What you will do -
Exact copy, no pictures: restate each entry below word for word.

The data -
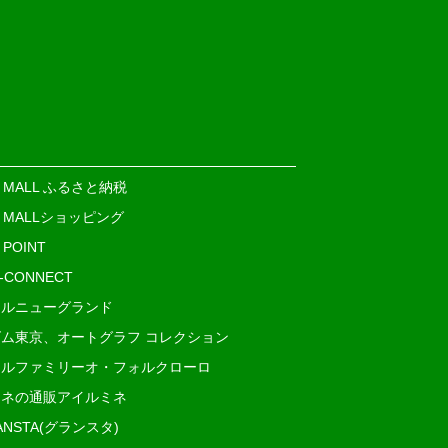
E MALL ふるさと納税
E MALLショッピング
 POINT
i-CONNECT
ルニューグランド
ム東京、オートグラフ コレクション
ルファミリーオ・フォルクローロ
ネの通販アイルミネ
ANSTA(グランスタ)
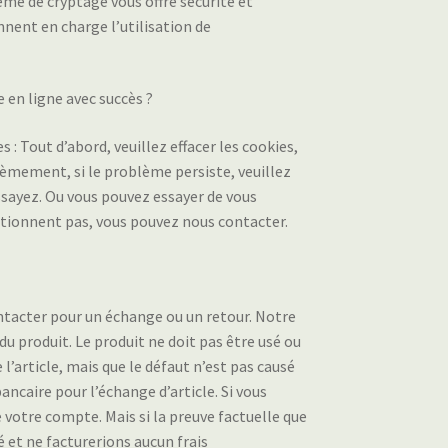
ème de cryptage vous offre sécurité et
nnent en charge l’utilisation de
e en ligne avec succès ?
 : Tout d’abord, veuillez effacer les cookies,
ièmement, si le problème persiste, veuillez
essayez. Ou vous pouvez essayer de vous
nctionnent pas, vous pouvez nous contacter.
contacter pour un échange ou un retour. Notre
u produit. Le produit ne doit pas être usé ou
’article, mais que le défaut n’est pas causé
bancaire pour l’échange d’article. Si vous
votre compte. Mais si la preuve factuelle que
é et ne facturerions aucun frais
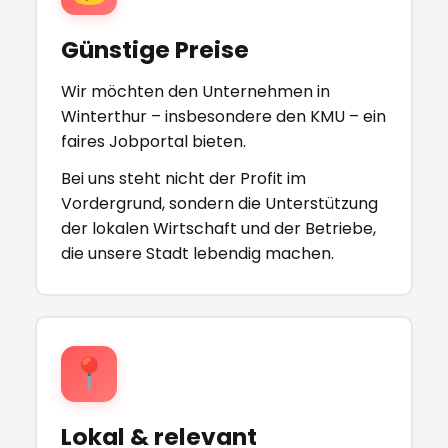
Günstige Preise
Wir möchten den Unternehmen in
Winterthur – insbesondere den KMU – ein
faires Jobportal bieten.
Bei uns steht nicht der Profit im
Vordergrund, sondern die Unterstützung
der lokalen Wirtschaft und der Betriebe,
die unsere Stadt lebendig machen.
📍
Lokal & relevant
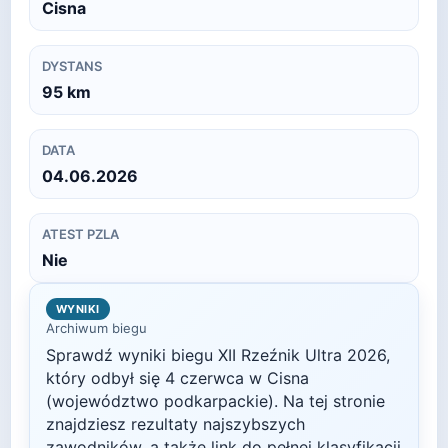
Cisna
DYSTANS
95
km
DATA
04.06.2026
ATEST PZLA
Nie
WYNIKI
Archiwum biegu
Sprawdź wyniki biegu
XII Rzeźnik Ultra
2026
,
który odbył się
4 czerwca
w
Cisna
(województwo podkarpackie)
. Na tej stronie
znajdziesz rezultaty najszybszych
zawodników, a także link do pełnej klasyfikacji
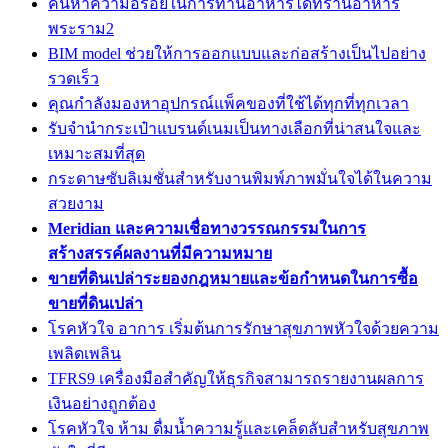
ค้นหาความอร่อยในการทานอาหารได้ที่ร้านอาหาร
พระราม2
BIM model ช่วยให้การออกแบบและก่อสร้างเป็นไปอย่าง
รวดเร็ว
คุณกำลังมองหาอุปกรณ์แพ็คของที่ใช้ได้ทุกที่ทุกเวลา
รับจำนำกระเป๋าแบรนด์เนมเป็นทางเลือกที่น่าสนใจและ
เหมาะสมที่สุด
กระดาษซับลิเมชั่นสำหรับงานพิมพ์ภาพมั่นใจได้ในความ
สวยงาม
Meridian และความเชื่อทางวรรณกรรมในการ
สร้างสรรค์ผลงานที่มีความหมาย
ขายที่ดินเปล่าระยองกฎหมายและข้อกำหนดในการซื้อ
ขายที่ดินเปล่า
โรคหัวใจ อาการ เริ่มต้นการรักษาสุขภาพหัวใจด้วยความ
เพลิดเพลิน
TFRS9 เครื่องมือสำคัญให้ธุรกิจสามารถรายงานผลการ
เงินอย่างถูกต้อง
โรคหัวใจ ห้าม ดื่มน้ำความรู้และเคล็ดลับสำหรับสุขภาพ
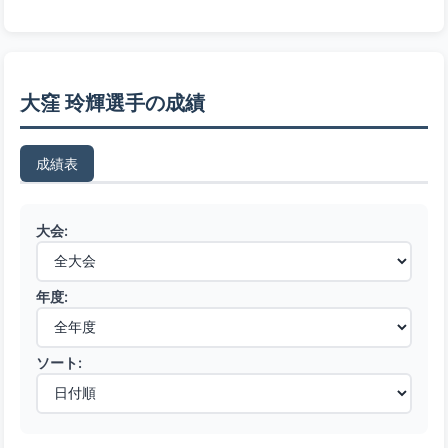
大窪 玲輝選手の成績
成績表
大会:
年度:
ソート:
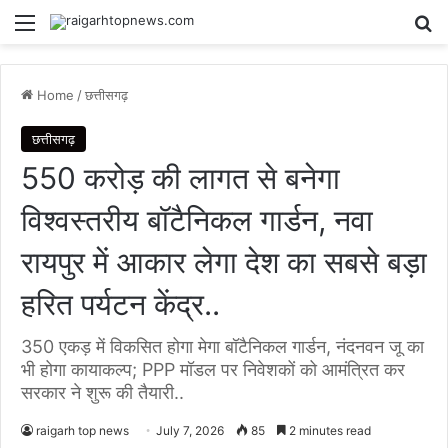
Menu
Se
Home
/
छत्तीसगढ़
छत्तीसगढ़
550 करोड़ की लागत से बनेगा
विश्वस्तरीय बॉटैनिकल गार्डन, नवा
रायपुर में आकार लेगा देश का सबसे बड़ा
हरित पर्यटन केंद्र..
350 एकड़ में विकसित होगा मेगा बॉटैनिकल गार्डन, नंदनवन जू का
भी होगा कायाकल्प; PPP मॉडल पर निवेशकों को आमंत्रित कर
सरकार ने शुरू की तैयारी..
raigarh top news
July 7, 2026
85
2 minutes read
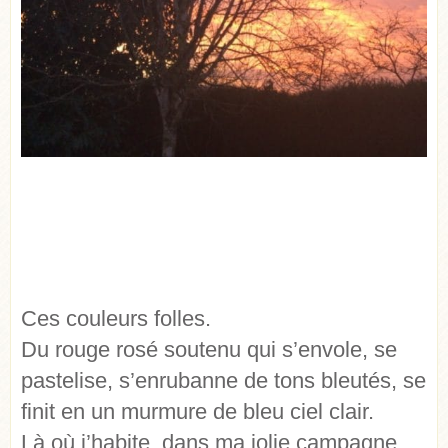
Ces couleurs folles.
Du rouge rosé soutenu qui s’envole, se
pastelise, s’enrubanne de tons bleutés, se
finit en un murmure de bleu ciel clair.
Là où j’habite, dans ma jolie campagne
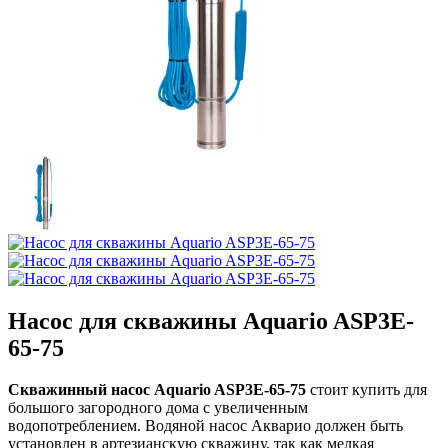
Насос для скважины Aquario ASP3E-
65-75
Скважинный насос Aquario ASP3E-65-75
стоит купить для
большого загородного дома с увеличенным
водопотреблением. Водяной насос Акварио должен быть
установлен в артезианскую скважину, так как мелкая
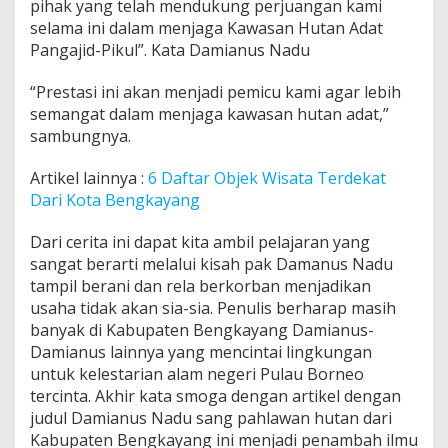
pihak yang telah mendukung perjuangan kami
selama ini dalam menjaga Kawasan Hutan Adat
Pangajid-Pikul”. Kata Damianus Nadu
“Prestasi ini akan menjadi pemicu kami agar lebih
semangat dalam menjaga kawasan hutan adat,”
sambungnya.
Artikel lainnya :
6 Daftar Objek Wisata Terdekat
Dari Kota Bengkayang
Dari cerita ini dapat kita ambil pelajaran yang
sangat berarti melalui kisah pak Damanus Nadu
tampil berani dan rela berkorban menjadikan
usaha tidak akan sia-sia. Penulis berharap masih
banyak di Kabupaten Bengkayang Damianus-
Damianus lainnya yang mencintai lingkungan
untuk kelestarian alam negeri Pulau Borneo
tercinta. Akhir kata smoga dengan artikel dengan
judul Damianus Nadu sang pahlawan hutan dari
Kabupaten Bengkayang ini menjadi penambah ilmu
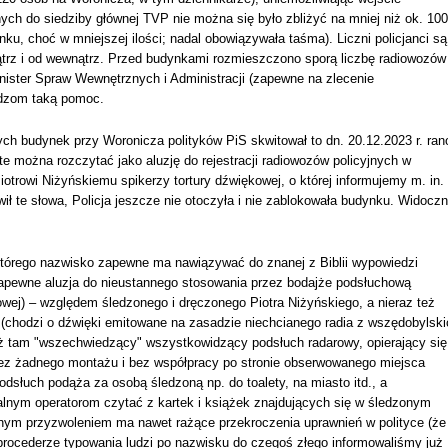
ch do siedziby głównej TVP nie można się było zbliżyć na mniej niż ok. 100
ku, choć w mniejszej ilości; nadal obowiązywała taśma). Liczni policjanci są
nątrz i od wewnątrz. Przed budynkami rozmieszczono sporą liczbę radiowozów
nister Spraw Wewnętrznych i Administracji (zapewne na zlecenie
adzom taką pomoc.
ych budynek przy Woronicza polityków PiS skwitował to dn. 20.12.2023 r. ran
 te można rozczytać jako aluzję do rejestracji radiowozów policyjnych w
" Piotrowi Niżyńskiemu spikerzy tortury dźwiękowej, o której informujemy m. in.
wił te słowa, Policja jeszcze nie otoczyła i nie zablokowała budynku. Widoczn
którego nazwisko zapewne ma nawiązywać do znanej z Biblii wypowiedzi
 zapewne aluzja do nieustannego stosowania przez bodajże podsłuchową
ej) – względem śledzonego i dręczonego Piotra Niżyńskiego, a nieraz też
(chodzi o dźwięki emitowane na zasadzie niechcianego radia z wszędobylski
eż tam "wszechwiedzący" wszystkowidzący podsłuch radarowy, opierający się
bez żadnego montażu i bez współpracy po stronie obserwowanego miejsca
odsłuch podąża za osobą śledzoną np. do toalety, na miasto itd., a
alnym operatorom czytać z kartek i książek znajdujących się w śledzonym
pełnym przyzwoleniem ma nawet rażące przekroczenia uprawnień w polityce (że
 procederze typowania ludzi po nazwisku do czegoś złego informowaliśmy już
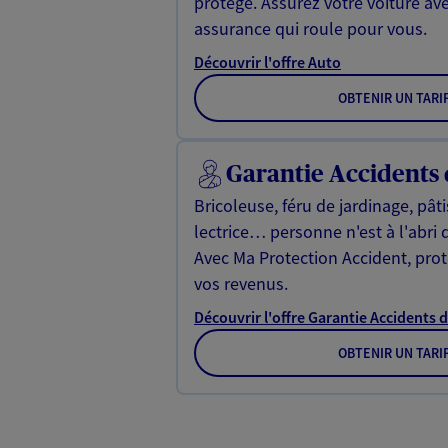
protégé. Assurez votre voiture av
assurance qui roule pour vous.
Découvrir l'offre Auto
OBTENIR UN TARI
Garantie Accidents 
Bricoleuse, féru de jardinage, pât
lectrice… personne n'est à l'abri 
Avec Ma Protection Accident, proté
vos revenus.
Découvrir l'offre Garantie Accidents d
OBTENIR UN TARI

Answer to this exercise -
E MALL ふるさと納税
E MALLショッピング
 POINT
i-CONNECT
ルニューグランド
ム東京、オートグラフ コレクション
ルファミリーオ・フォルクローロ
ネの通販アイルミネ
ANSTA(グランスタ)
ème de cryptage vous offre sécurité et
nnent en charge l’utilisation de
e en ligne avec succès ?
 : Tout d’abord, veuillez effacer les cookies,
ièmement, si le problème persiste, veuillez
essayez. Ou vous pouvez essayer de vous
nctionnent pas, vous pouvez nous contacter.
contacter pour un échange ou un retour. Notre
u produit. Le produit ne doit pas être usé ou
’article, mais que le défaut n’est pas causé
bancaire pour l’échange d’article. Si vous
votre compte. Mais si la preuve factuelle que
é et ne facturerions aucun frais
Günstige Preise
Wir möchten den Unternehmen in
Winterthur – insbesondere den KMU – ein
faires Jobportal bieten.
Bei uns steht nicht der Profit im
Vordergrund, sondern die Unterstützung
der lokalen Wirtschaft und der Betriebe,
die unsere Stadt lebendig machen.
📍
Lokal & relevant
Cisna
DYSTANS
95
km
DATA
04.06.2026
ATEST PZLA
Nie
WYNIKI
Archiwum biegu
Sprawdź wyniki biegu
XII Rzeźnik Ultra
2026
,
który odbył się
4 czerwca
w
Cisna
(województwo podkarpackie)
. Na tej stronie
znajdziesz rezultaty najszybszych
zawodników, a także link do pełnej klasyfikacji
ค้นหาความอร่อยในการทานอาหารได้ที่ร้านอาหาร
พระราม2
BIM model ช่วยให้การออกแบบและก่อสร้างเป็นไปอย่าง
รวดเร็ว
คุณกำลังมองหาอุปกรณ์แพ็คของที่ใช้ได้ทุกที่ทุกเวลา
รับจำนำกระเป๋าแบรนด์เนมเป็นทางเลือกที่น่าสนใจและ
เหมาะสมที่สุด
กระดาษซับลิเมชั่นสำหรับงานพิมพ์ภาพมั่นใจได้ในความ
สวยงาม
Meridian และความเชื่อทางวรรณกรรมในการ
สร้างสรรค์ผลงานที่มีความหมาย
ขายที่ดินเปล่าระยองกฎหมายและข้อกำหนดในการซื้อ
ขายที่ดินเปล่า
โรคหัวใจ อาการ เริ่มต้นการรักษาสุขภาพหัวใจด้วยความ
เพลิดเพลิน
TFRS9 เครื่องมือสำคัญให้ธุรกิจสามารถรายงานผลการ
เงินอย่างถูกต้อง
โรคหัวใจ ห้าม ดื่มน้ำความรู้และเคล็ดลับสำหรับสุขภาพ
大窪 玲輝選手の成績
成績表
大会:
年度:
ソート:
Menu
Se
Home
/
छत्तीसगढ़
छत्तीसगढ़
550 करोड़ की लागत से बनेगा
विश्वस्तरीय बॉटैनिकल गार्डन, नवा
रायपुर में आकार लेगा देश का सबसे बड़ा
हरित पर्यटन केंद्र..
350 एकड़ में विकसित होगा मेगा बॉटैनिकल गार्डन, नंदनवन जू का
भी होगा कायाकल्प; PPP मॉडल पर निवेशकों को आमंत्रित कर
सरकार ने शुरू की तैयारी..
raigarh top news
July 7, 2026
85
2 minutes read
Ces couleurs folles.
Du rouge rosé soutenu qui s’envole, se
pastelise, s’enrubanne de tons bleutés, se
finit en un murmure de bleu ciel clair.
Là où j’habite, dans ma jolie campagne
Насос для скважины Aquario ASP3E-
65-75
Скважинный насос Aquario ASP3E-65-75
стоит купить для
большого загородного дома с увеличенным
водопотреблением. Водяной насос Акварио должен быть
установлен в артезианскую скважину, так как мелкая
pihak yang telah mendukung perjuangan kami
selama ini dalam menjaga Kawasan Hutan Adat
Pangajid-Pikul”. Kata Damianus Nadu
“Prestasi ini akan menjadi pemicu kami agar lebih
semangat dalam menjaga kawasan hutan adat,”
sambungnya.
Artikel lainnya :
6 Daftar Objek Wisata Terdekat
Dari Kota Bengkayang
Dari cerita ini dapat kita ambil pelajaran yang
sangat berarti melalui kisah pak Damanus Nadu
tampil berani dan rela berkorban menjadikan
usaha tidak akan sia-sia. Penulis berharap masih
banyak di Kabupaten Bengkayang Damianus-
Damianus lainnya yang mencintai lingkungan
untuk kelestarian alam negeri Pulau Borneo
tercinta. Akhir kata smoga dengan artikel dengan
judul Damianus Nadu sang pahlawan hutan dari
Kabupaten Bengkayang ini menjadi penambah ilmu
ch do siedziby głównej TVP nie można się było zbliżyć na mniej niż ok. 100
ku, choć w mniejszej ilości; nadal obowiązywała taśma). Liczni policjanci są
nątrz i od wewnątrz. Przed budynkami rozmieszczono sporą liczbę radiowozów
nister Spraw Wewnętrznych i Administracji (zapewne na zlecenie
adzom taką pomoc.
ych budynek przy Woronicza polityków PiS skwitował to dn. 20.12.2023 r. ran
 te można rozczytać jako aluzję do rejestracji radiowozów policyjnych w
" Piotrowi Niżyńskiemu spikerzy tortury dźwiękowej, o której informujemy m. in.
wił te słowa, Policja jeszcze nie otoczyła i nie zablokowała budynku. Widoczn
którego nazwisko zapewne ma nawiązywać do znanej z Biblii wypowiedzi
 zapewne aluzja do nieustannego stosowania przez bodajże podsłuchową
ej) – względem śledzonego i dręczonego Piotra Niżyńskiego, a nieraz też
(chodzi o dźwięki emitowane na zasadzie niechcianego radia z wszędobylski
eż tam "wszechwiedzący" wszystkowidzący podsłuch radarowy, opierający się
bez żadnego montażu i bez współpracy po stronie obserwowanego miejsca
odsłuch podąża za osobą śledzoną np. do toalety, na miasto itd., a
alnym operatorom czytać z kartek i książek znajdujących się w śledzonym
pełnym przyzwoleniem ma nawet rażące przekroczenia uprawnień w polityce (że
 procederze typowania ludzi po nazwisku do czegoś złego informowaliśmy już
protégé. Assurez votre voiture av
assurance qui roule pour vous.
Découvrir l'offre Auto
OBTENIR UN TARI
Garantie Accidents 
Bricoleuse, féru de jardinage, pât
lectrice… personne n'est à l'abri 
Avec Ma Protection Accident, proté
vos revenus.
Découvrir l'offre Garantie Accidents d
OBTENIR UN TARI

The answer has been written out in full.